17 de fevereiro de 2016

Maria de Lurdes Gouveia Barata
A moda: futilidade e procura

No dia brusco ameaçando chuva, com um friozinho penetrante, embora sem vento, vi passar a miúda adolescente, saltitante e alegre, segura de si, agitando a cabeleira e os fiapos das calças de ganga: completamente rasgadas nos joelhos, que umas tirinhas de fios a querer rebentar de vez seguravam. Joelhos totalmente expostos ao dia frio. Arrepiei-me um pouco, sou muito friorenta, e quase admirei aquela coragem, cuja força lhe vinha da moda ditadora. E cara! O resto das calças era pródigo em buracos e rasgões mais pequenos. Fiquei a vê-la desaparecer e pus-me a magicar naquele vestuário, que pessoalmente detesto, embora cada um deva andar como lhe aprouver.
A moda adoptada por alguns nem sempre favorece o corpo ou o aspecto (estou a lembrar-me doutras situações) e é aí que me interrogo sobre a escravização à moda. Muitas obras e artigos se têm publicado sobre o assunto. A moda evoluiu e continuará a evoluir conforme tempos e contextos espaciais, havendo retornos e tornando a passar na efemeridade imposta por cansaços e negócios. Não posso, todavia, deixar de rir quando me lembro dum desfile a que assisti na televisão, já vai um tempo, em que quase todas as modelos traziam um olho tapado por penas ou chapéus ou já não lembro bem o quê, qual pirata cego de um olho… Decerto foi só para a passagem de modelos. Sei lá.
Na sociedade contemporânea é preciso inovar, inovar, inovar, para que aumente o consumo e chegou-se ao inimaginável no tempo dos nossos avós: roupas rotas, com pontas (eu até gosto das assimetrias…), num rompimento total com a tradição e numa ansiedade pelo inédito, considerando como único valor a inovação, seguindo-se logo a contingência, porque a passagem é imperiosa para outro novo, que breve, breve será velho… O corpo elege-se objecto de culto, é um corpo para reciclar, lembrando-me, a propósito, da obra de Lipovetsky, A Era do Vazio, que aborda esta problemática no capítulo que intitulou de «Narciso ou a estratégia do vazio». É ainda a moda que concretiza a ditadura de uma estética da magreza, que arrasta a anorexia e a bulimia, não só para modelos profissionais. A formação começa logo nas pequenitas que brincam com a Barbie…

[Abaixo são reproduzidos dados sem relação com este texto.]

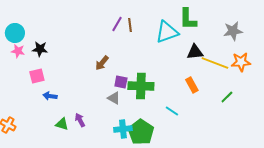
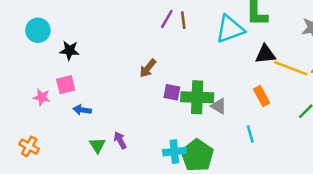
pink star: (18, 51) -> (42, 97), moved
gray triangle: (114, 98) -> (219, 106), moved
cyan line: (172, 111) -> (250, 134), moved, turned 40
green triangle: (62, 124) -> (97, 145), turned 40

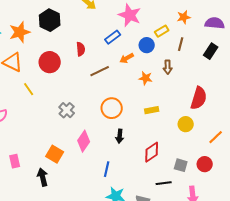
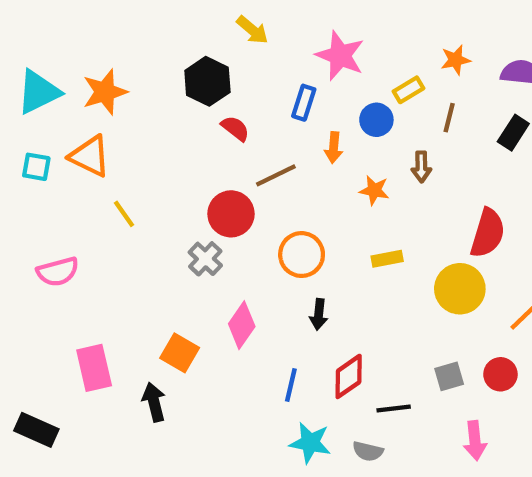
black hexagon: (50, 20) -> (207, 81), moved
blue rectangle: (113, 37) -> (304, 103), turned -35
red semicircle: (81, 49) -> (235, 128), turned -48
orange arrow: (127, 58) -> (334, 148), turned -56
red circle: (50, 62) -> (231, 214), moved
yellow circle: (186, 124) -> (460, 289), size x1.5
red diamond: (152, 152) -> (349, 376), moved
pink rectangle: (15, 161) -> (94, 368), size x1.5
gray square: (181, 165) -> (449, 376), turned -32
black line: (164, 183) -> (394, 409), moved

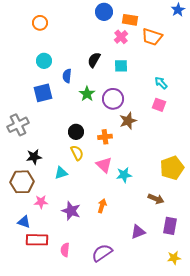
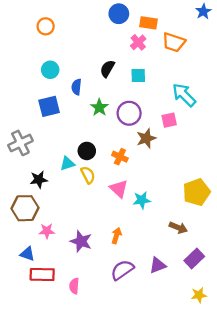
cyan arrow: (161, 83) -> (184, 95), size x1.6
pink square: (159, 105) -> (169, 120), moved, turned -32
orange cross: (105, 137) -> (120, 157), turned 32
cyan triangle: (61, 173) -> (67, 164), moved
purple rectangle: (170, 226) -> (194, 258), turned 36
purple semicircle: (102, 253) -> (122, 270), moved

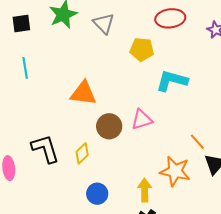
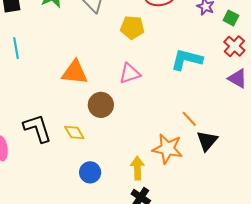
cyan L-shape: (172, 81) -> (187, 60), moved
pink triangle: (142, 120) -> (130, 73), moved
yellow diamond: (82, 153) -> (74, 132), turned -75

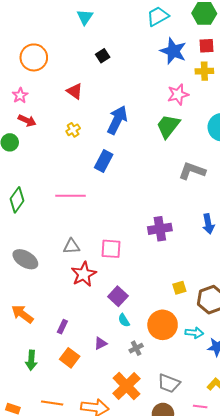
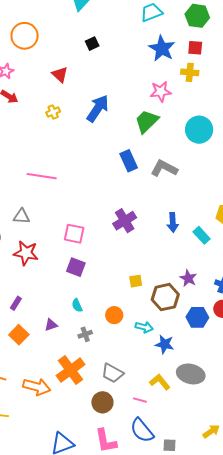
blue rectangle: (104, 161) -> (129, 161), moved, turned -60
purple cross: (160, 229) -> (125, 221), turned -30
gray triangle: (71, 246) -> (22, 216), moved
red star: (84, 274) -> (26, 253), moved, turned 30
purple square: (118, 296) -> (76, 267), moved, turned -30
orange circle: (163, 325) -> (114, 315), size x0.6

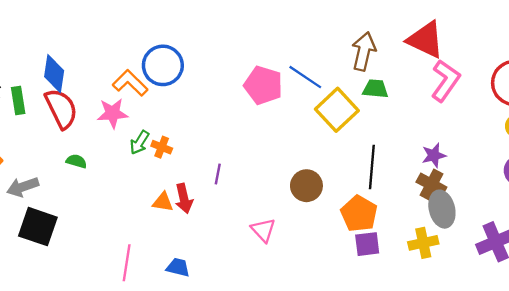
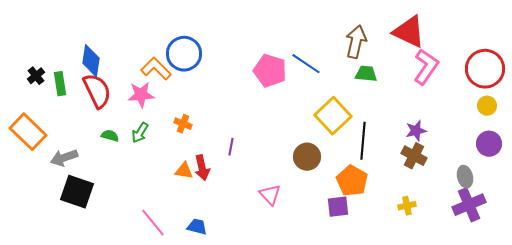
yellow square: (337, 110) -> (333, 116), moved
green arrow: (139, 142) -> (140, 133), moved
gray ellipse: (442, 209) -> (465, 177), moved, size x0.7
yellow cross: (423, 243) -> (407, 206), size x0.7
purple square: (367, 244) -> (338, 207), moved
pink line: (127, 263) -> (153, 223), turned -48

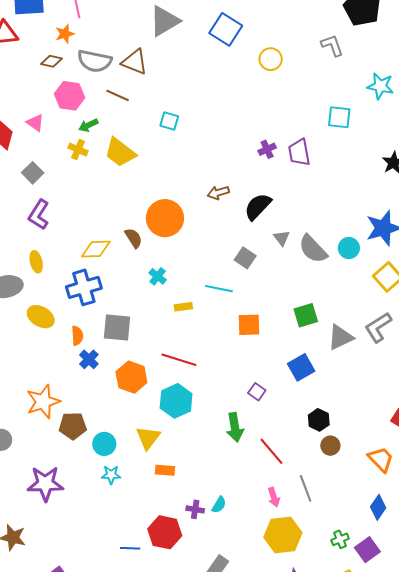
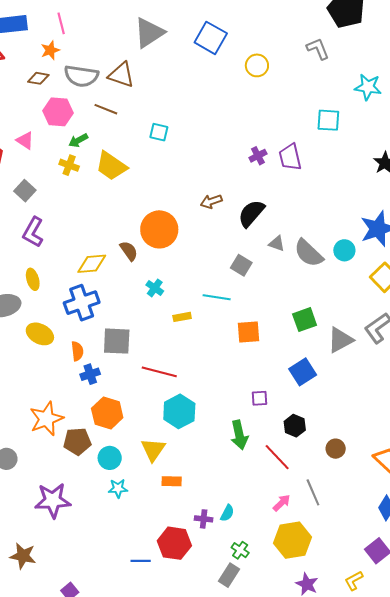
gray triangle: (282, 238) -> (277, 243), turned -30
blue cross: (89, 359) -> (90, 374), turned 30
red line: (179, 360) -> (159, 372), moved
orange hexagon: (131, 377) -> (107, 413), moved
purple square: (257, 392) -> (260, 398), turned -36
black hexagon: (319, 420) -> (295, 426), moved
pink arrow: (274, 497) -> (282, 503), turned -114
green cross: (340, 539) -> (240, 550), moved, turned -30

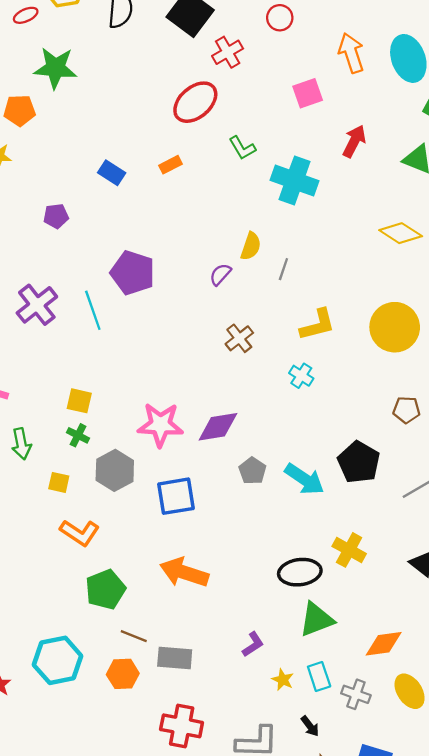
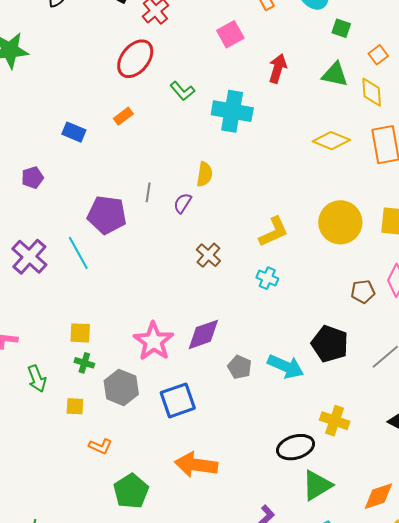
gray line: (283, 269) -> (148, 192), moved
pink star: (160, 425) -> (154, 341), turned -30
orange L-shape: (80, 533) -> (100, 446), size x0.7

Cultiva-se a sensação, muitas sensações, e querem-se mais sensações, sensações novas, experiências novas. Recordo (e não sei bem porque me lembrei agora disto) a observação duma professora que tive na Faculdade de Coimbra: falava-se de literatura, sobre a apetência do mais e mais no contexto de certa produção escrita e dava o exemplo: quem gosta de picante na comida vai sempre aumentando o picante progressivamente para sensações cada vez mais fortes. E aumenta de novo… Na procura desenfreada do mais e mais pode-se talvez justificar o êxito estrondoso do «Deixei tudo por ela» do Zé Cabra, no dealbar do ano 2000. Comprar um disco para ouvir cantar desafinado e sem ritmo não lembra ao Diabo, pensava eu. E, se calhar, só lembra ao Mafarrico que espreita continuadamente os homens e se aproveita do cansaço que os invade, e levam um Zé Cabra para casa para poder rir, e compram caro umas calças todas rotas e abrem a boca de admiração perante o fato de um rei que está completamente nu.
A descontracção de atitudes imprime-se na moda actual em linha de opção que quer manifestar a expressão de si, numa cultura de massa que impulsiona o hedonismo no desejo de pequenos prazeres ao alcance de todos nesse império do efémero, obra homónima do mesmo autor citado. É um neo-narcisismo que privilegia o desvio como fonte de criatividade para agradar, chamar a atenção, apenas momentaneamente na perspectiva de tudo o que é descartável. Um neo-narcisismo em que o eu se inscreve na cultura de massa, deslocando-se de si na acepção tradicional. Já dizia Bernard Shaw que «a moda, afinal, não passa de uma epidemia induzida».
No entanto, «quanto mais o Eu é investido, feito objecto de atenção e de interpretação, mais a incerteza e a interrogação crescem» (Gilles Lipovetsky). Disse ainda o mesmo filósofo numa entrevista de 2002: «Quanto mais a sociedade se volta para o espectáculo, para a frivolidade, mais aumentam a sua ansiedade, angústia e depressão». Estamos, porém, diante da eterna procura da felicidade. No caso da moda, temos uma visão materialista que não responde a essa procura. Nem sempre a exibição colhe os resultados pretendidos, os excessos e o mau gosto pioram esses resultados. Mas o homem continua a procurar-se.